Yo estaba junto a una ventana y con los ojos entrecerrados miraba hacia delante para ver cuanto quedaba para el choque. Mas sucedió que en el mismo instante que debería haber ocurrido, el tren pasó a través de los dos topes de hierro y del suelo que tendrían que haber sido suficientes para haberlo detenido y continuó como un caballo desbocado por aquella estrecha y alargada pradera.


Todos nos miramos, mudos por el asombro; instintivamente hubiéramos deseado impactar y detenernos para bajar de aquel tren. Ahora éramos sus presas y nos dirigíamos a un destino desconocido. La velocidad a la que iba era endiablada y al mirar hacia el exterior no reconocí nada de los lugares habitados si miraba a mi izquierda ni de las playas ni paseos si miraba a mi diestra.


Solamente una cruel negrura acompañaba aquel viaje alucinante, ¡si al menos hubiera habido una triste luz para alumbrar nuestro desasosiego!


Fue pensar esto y al instante se encendieron las luces del techo, afuera aún se mostraba una terrible y fúnebre noche sin estrellas que hirieran su oscura malignidad.


Lo celebramos, al menos veíamos nuestros rostros de sufrimiento pero familiares al fin y al cabo.


De repente el tren alcanzó tal execrable e inesperado furor que todos salimos despedidos hacia atrás; yo era el único que estaba junto a la ventanilla cuando se encendieron las luces y supongo que es lo que me salvó.


Mis compañeros estaban en el pasillo y no tuvieron tiempo de agarrarse a ningún sitio: un viento helado los succionó, chocando entre los asientos e impelidos por una fuerza desconocida.


Antes de perder el sentido debido al poderoso instinto de supervivencia que me hacía agarrar con fuerza las patas de los sillones para no verme arrastrado como ellos, observé con horror que unas fauces enormes se abrían al final del vagón y se fueron tragando uno por uno a mis amigos.
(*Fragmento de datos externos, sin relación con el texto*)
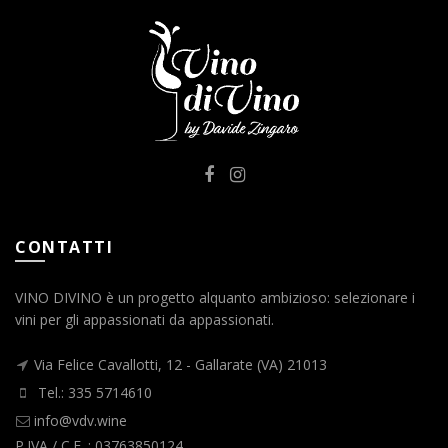
CONTATTI
VINO DIVINO è un progetto alquanto ambizioso: selezionare i
vini per gli appassionati da appassionati.
Via Felice Cavallotti, 12 - Gallarate (VA) 21013
Tel.: 335 5714610
info@vdv.wine
P.IVA / C.F. : 03763850124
Cuando su hambre fue saciada cerró su inenarrable boca.

Entonces se apagaron las luces, el movimiento se detuvo y también mi conciencia, adentrándome en un ansiado y tranquilizador desvanecimiento.


4. Fin de trayecto

Cuando desperté, no sé cuanto tiempo después, el cálido sol calentaba mi rostro, mas sobretodo mi alma; todo lo sucedido seguro que no había sido más que una funesta, aunque muy vívida, pesadilla.

No me encontraba en ningún tren, sino en la playa. Estaba tendido sobre la arena y no había rastro de ninguno de mis compañeros. Me dirigí con pasos vacilantes hacia mi casa; en el apartadero, claro está, no se encontraba ningún inquietante tren.
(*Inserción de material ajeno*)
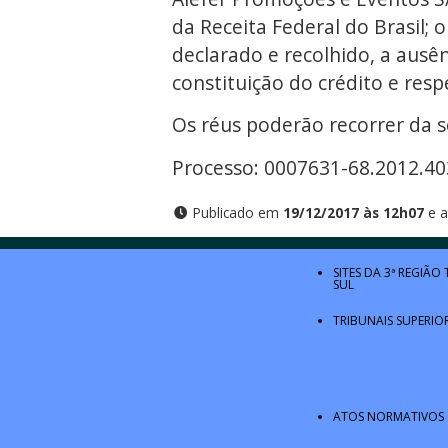
da Receita Federal do Brasil; 
declarado e recolhido, a ausê
constituição do crédito e re
Os réus poderão recorrer da s
Processo: 0007631-68.2012.40
Publicado em
19/12/2017 às 12h07
e a
SITES DA 3ª REGIÃO
SUL
TRIBUNAIS SUPERIO
ATOS NORMATIVOS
Al llegar mis padres me dijeron -¡hijo, suerte que estás bien! Yo no entendí nada.


El televisor estaba encendido y las noticias decían que estaban buscando a un grupo de jóvenes desde primera hora de la mañana que habían desaparecido aquella noche.


En ese mismo instante habían descubierto que en un tren averiado dentro de un túnel de una población aledaña a la nuestra había desparramadas por el suelo varias mochilas e incluso bambas que pertenecían a alguno de los desaparecidos.


Una cruel desazón sin nombre recorrió mi espinazo, ¿no estaba tan seguro de que había sido sólo un sueño?

Mis últimos recelos me abandonaron cuando me fijé que en la pared del vagón de cola había poderosas abolladuras, entonces me derrumbé y lloré como un niño.

¡Pues sabía que procedían de los impactos de los objetos que volaron tras mis pobres amigos, justo cuando se cerró aquella espantosa boca con dientes de hierro y una ominosa campanilla de repugnante madera!